The uniformed police officer walks up to you and says in an authoritative tone “excuse me, sir. A bank was robbed two blocks back, and the culprit is described to have a blue hoodie on. I noticed you have a blue hoodie. Can we discuss this situation?” You have the right to remain silent, whether you did it, or whether you did not. In Texas, you must identify yourself for an officer by your proper name, but you needn’t answer further inquiries. When you are arrested, the officer will tell you that you do have the right to remain silent, and that anything you say or do will be used against you. When you are formally charged with robbery, you will have the right to a jury trial. When you appear at your trial, again, you will have the right to remain silent. You will have no obligation to take the stand and explain to the jury your side of the story.
What’s more, the fact that a person remains silent may not be considered as a factor in deciding on guilt or innocence. Seriously, take the moment to consider this. Imagine you are sitting on a jury in a highly contested robbery case where the prosecutor claims Bob beat a man senseless and took a diamond ring, and the defense witnesses claim that Bob was not the culprit at all, but rather a lookalike did it. You as the juror wait through a long trial, and you are waiting to hear from the man accused of the crime. What is his explanation for this? How will he act on the stand when he testifies? Will he be convincing? Yet, when the time comes to finally hear from this man that you are at the trial for, the defense attorney rests his case. You are sent back to deliberations left with all of those unanswered curiosities. Would you hold it against the man for not testifying? The rule is, the law is that you cannot. You cannot hold it against him. You cannot allude to it or talk about it or consider it when discussing the fate of the man with the other jurors. You must uphold the constitution.
The truth is, often jurors feel that it is wrong to use the right to remain silent. It is a “wrong right.” The jurors that feel this way say that if they were accused of something, they themselves would get on the stand and would testify. The reality is, the right to remain silent is often used against defendants that employ it.
Our Firm has done several jury selections, and we always talk to the jurors about the 5th amendment right to remain silent. We always, 100% of the time, learn that there are several jurors in the crowd who would consider the failure to testify as a factor against the defendant in the ultimate decision. Because, after all, why would an innocent man not testify?

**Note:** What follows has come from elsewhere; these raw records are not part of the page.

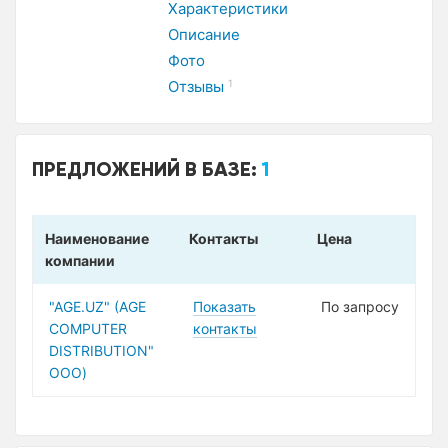
Характеристики
Описание
Фото
Отзывы
1
ПРЕДЛОЖЕНИЙ В БАЗЕ:
1
Наименование
Контакты
Цена
компании
"AGE.UZ" (AGE
Показать
По запросу
COMPUTER
контакты
DISTRIBUTION"
ООО)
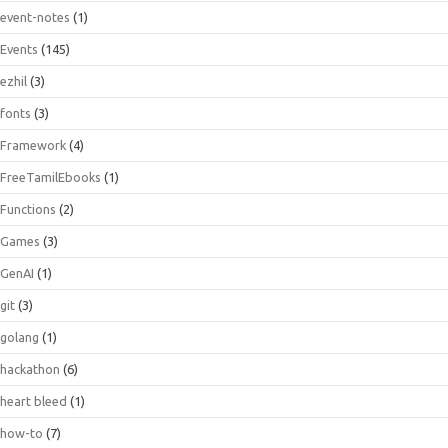
event-notes
(1)
Events
(145)
ezhil
(3)
fonts
(3)
Framework
(4)
FreeTamilEbooks
(1)
Functions
(2)
Games
(3)
GenAI
(1)
git
(3)
golang
(1)
hackathon
(6)
heart bleed
(1)
how-to
(7)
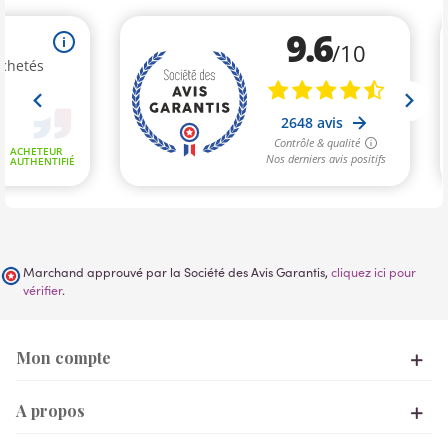
Marchand approuvé par la Société des Avis Garantis,
cliquez ici pour
vérifier
.
Mon compte
A propos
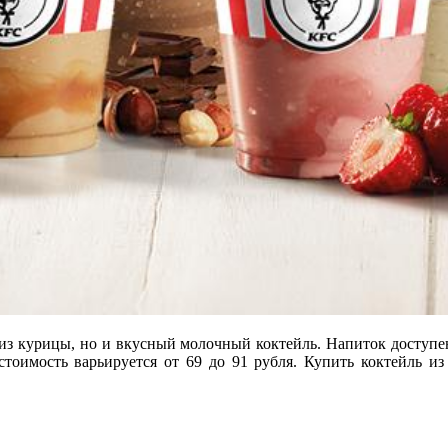
а из курицы, но и вкусный молочный коктейль. Напиток доступ
 стоимость варьируется от 69 до 91 рубля. Купить коктейль 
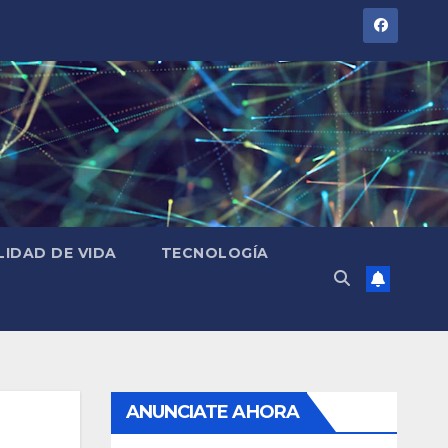
LIDAD DE VIDA
TECNOLOGÍA
ANUNCIATE AHORA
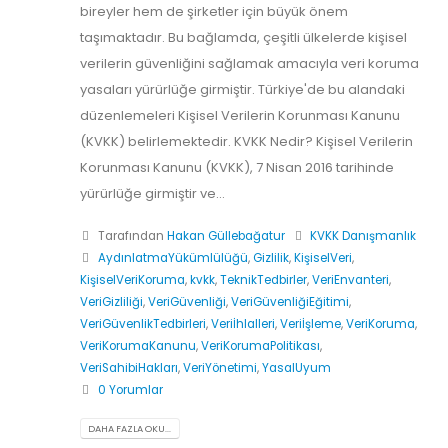
bireyler hem de şirketler için büyük önem
taşımaktadır. Bu bağlamda, çeşitli ülkelerde kişisel
verilerin güvenliğini sağlamak amacıyla veri koruma
yasaları yürürlüğe girmiştir. Türkiye'de bu alandaki
düzenlemeleri Kişisel Verilerin Korunması Kanunu
(KVKK) belirlemektedir. KVKK Nedir? Kişisel Verilerin
Korunması Kanunu (KVKK), 7 Nisan 2016 tarihinde
yürürlüğe girmiştir ve...
Tarafından
Hakan Güllebağatur
KVKK Danışmanlık
AydınlatmaYükümlülüğü
,
Gizlilik
,
KişiselVeri
,
KişiselVeriKoruma
,
kvkk
,
TeknikTedbirler
,
VeriEnvanteri
,
VeriGizliliği
,
VeriGüvenliği
,
VeriGüvenliğiEğitimi
,
VeriGüvenlikTedbirleri
,
Veriİhlalleri
,
Veriİşleme
,
VeriKoruma
,
VeriKorumaKanunu
,
VeriKorumaPolitikası
,
VeriSahibiHakları
,
VeriYönetimi
,
YasalUyum
0 Yorumlar
DAHA FAZLA OKU...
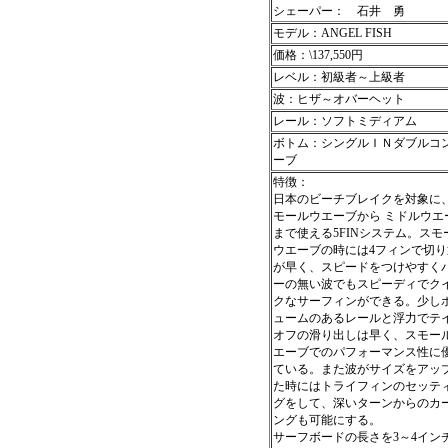
シェーパー： 石井 勇
モデル：ANGEL FISH
価格：\137,550円
レベル：初級者～上級者
波：ヒザ～オバーヘット
レール：ソフトミディアム
ボトム：シングルＩＮダブルコ
ーブ
特徴：
日本のビーチブレイクを対象に
モールウエーブから ミドルウエ
まで使える5FINシステム。スモ
ウエーブの時には4フィンで切り
が早く、スピードをつけやすく
ーの無い波でもスピーディでク
クなサーフィンができる。少し
ュームのあるレールと浮力でテ
オフの滑り出しは早く、スモー
エーブでのパフォーマンス性に
ている。また波がサイズをアッ
た時にはトライフィンのセッテ
グをして、深いターンからのカ
ングも可能にする。
サーフボードの長さを3～4イン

There are many reasons that innocent people do not choose to testify. English could be a second language, perhaps they are not well trained in speaking at all, perhaps they would leave a bad and false impression if they testified, perhaps they were simply told not to testify by the lawyer, and obliged the advice. Regardless of the real reason why a person does not testify, the thought in most minds is the same. The person did not testify because the person is guilty and he has nothing good or honest to say about the criminal act.
Brief History of the Right to Remain Silent
In 1789, the United States Congress presented our Bill of Rights. From this point forward, United States citizens have enjoyed the right to remain silent. The 5th Amendment does not say these words verbatim, but rather states “[no person] shall be compelled in any criminal case to be a witness against himself.” This was thus interpreted to mean that we have the right to remain silent in criminal cases, so as to avoid becoming witnesses against ourselves:
No person shall be held to answer for a capital, or otherwise infamous crime, unless on a presentment or indictment of a Grand Jury, except in cases arising in the land or naval forces, or in the Militia, when in actual service in time of War or public danger; nor shall any person be subject for the same offence to be twice put in jeopardy of life or limb; nor shall be compelled in any criminal case to be a witness against himself, nor be deprived of life, liberty, or property, without due process of law; nor shall private property be taken for public use, without just compensation.
The underlying idea behind the rule was simple. Governments are more powerful than regular people. Governments can take a person’s entire life away. If a Government is going to accuse a man of a crime, then the government must have proof of its own, without compelling the accused himself to say a word.